Docteur d'Université en Science Politique
CURAPP-CNRS

 

Le magazine de télevision intéresse la sociologie politique en tant que phénomène politique, produit et vecteur des transformations de l’économie des relations politiques : lieu de rencontre physique de l’homme politique et du journaliste mais aussi celui d’autres acteurs et institutions moins visibles à savoir les conseillers en communication, les sondeurs, les présidents de chaînes, les annonceurs, les responsables de la programmation, les critiques de la presse écrite... il permet une objectivation partielle de la division du travail politique. Enjeu disciplinaire dont il s’agissait, avec et après d’autres, de rendre compte. L’étude de ce site privilégié d’interaction entre différents individus amène logiquement à poser la question des rapports entre les secteurs, les espaces ou les champs dans lesquels ces individus travaillent, évoluent et luttent.

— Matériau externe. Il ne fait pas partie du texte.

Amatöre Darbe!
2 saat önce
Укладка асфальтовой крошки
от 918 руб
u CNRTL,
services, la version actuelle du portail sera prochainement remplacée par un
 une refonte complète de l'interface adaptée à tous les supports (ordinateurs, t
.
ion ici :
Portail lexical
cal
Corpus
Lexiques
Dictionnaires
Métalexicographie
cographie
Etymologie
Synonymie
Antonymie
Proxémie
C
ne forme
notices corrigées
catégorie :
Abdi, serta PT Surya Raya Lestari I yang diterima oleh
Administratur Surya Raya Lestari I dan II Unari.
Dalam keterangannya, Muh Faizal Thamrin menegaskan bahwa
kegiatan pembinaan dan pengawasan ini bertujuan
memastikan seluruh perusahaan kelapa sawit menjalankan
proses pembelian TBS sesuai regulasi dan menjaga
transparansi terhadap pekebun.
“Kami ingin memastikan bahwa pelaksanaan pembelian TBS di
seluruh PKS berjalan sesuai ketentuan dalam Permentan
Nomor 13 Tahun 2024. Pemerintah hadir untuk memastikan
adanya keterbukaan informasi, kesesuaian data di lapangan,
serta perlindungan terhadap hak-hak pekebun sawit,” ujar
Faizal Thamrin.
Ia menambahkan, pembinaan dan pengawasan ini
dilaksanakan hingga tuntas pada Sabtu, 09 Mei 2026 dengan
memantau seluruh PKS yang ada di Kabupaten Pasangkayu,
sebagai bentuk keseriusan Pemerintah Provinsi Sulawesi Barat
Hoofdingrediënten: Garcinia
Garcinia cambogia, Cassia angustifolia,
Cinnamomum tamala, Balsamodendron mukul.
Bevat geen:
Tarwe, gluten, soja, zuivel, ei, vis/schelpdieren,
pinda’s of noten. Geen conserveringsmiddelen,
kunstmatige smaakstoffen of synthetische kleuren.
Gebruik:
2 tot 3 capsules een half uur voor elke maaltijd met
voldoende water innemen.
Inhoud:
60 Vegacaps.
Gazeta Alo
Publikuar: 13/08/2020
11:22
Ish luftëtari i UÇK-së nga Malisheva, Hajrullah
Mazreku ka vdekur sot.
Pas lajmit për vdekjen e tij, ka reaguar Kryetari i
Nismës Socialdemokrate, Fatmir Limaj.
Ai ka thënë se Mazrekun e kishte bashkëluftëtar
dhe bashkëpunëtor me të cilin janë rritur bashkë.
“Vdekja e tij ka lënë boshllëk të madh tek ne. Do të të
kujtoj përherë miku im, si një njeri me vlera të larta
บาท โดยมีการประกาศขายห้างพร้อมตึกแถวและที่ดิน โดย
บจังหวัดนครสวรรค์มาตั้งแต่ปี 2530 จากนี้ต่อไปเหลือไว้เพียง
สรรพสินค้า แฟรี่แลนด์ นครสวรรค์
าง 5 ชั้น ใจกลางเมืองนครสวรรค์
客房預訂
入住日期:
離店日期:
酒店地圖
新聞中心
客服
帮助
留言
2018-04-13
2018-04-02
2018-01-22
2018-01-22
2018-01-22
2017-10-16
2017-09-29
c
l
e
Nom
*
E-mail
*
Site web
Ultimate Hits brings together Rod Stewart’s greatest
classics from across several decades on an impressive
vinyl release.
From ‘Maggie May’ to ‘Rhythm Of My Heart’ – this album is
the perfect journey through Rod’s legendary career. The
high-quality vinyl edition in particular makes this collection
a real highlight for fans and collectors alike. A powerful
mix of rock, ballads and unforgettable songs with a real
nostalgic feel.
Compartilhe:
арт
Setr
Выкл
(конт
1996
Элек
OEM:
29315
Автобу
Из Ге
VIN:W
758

Problématique et insatisfactions

Comme souvent, le point de départ de ce travail trouve, pour une part, son origine dans une série d’insatisfactions voire d’irritations nées de la lecture des travaux de "communication politique" trop étroitement descriptifs ou (plus souvent) trop prétentieusement métaphysiques, trop "cliniques" ou trop "médiologiques", trop "pour" ou trop "contre", trop "internes" ou trop "externes" mais finalement toujours trop peu réalistes. Seul point commun, la plupart des études se fédèrent in fine pour conforter les prénotions professionnelles relatives à une toute puissance politique mythique des journalistes : les autocélébrations "médiacratiques" sont d’ailleurs engrammées, depuis l’origine, au sein même du paradigme interactionniste et constructiviste dominant. Pour prendre au sérieux le rapport (de force) qui à la fois unit et sépare les professionnels de la politique et les journalistes, le plus subtil et le plus efficace des obstacles épistémologiques demeure cette prégnance du paradigme médiacratique qui s’impose au travers de l’exportation dans l’univers scientifique du style, des mots mais surtout des catégories de perceptions du journalisme. À l’extrême, cette sorte de mimétisme de l’objet peut conduire à enfler considérablement les conclusions de la recherche ; le transfert vers l’Université de cette immodestie, consubstantielle à l’exercice du métier de journaliste pouvant aller jusqu’à prétendre redéfinir les sciences sociales.

Quelques difficultés...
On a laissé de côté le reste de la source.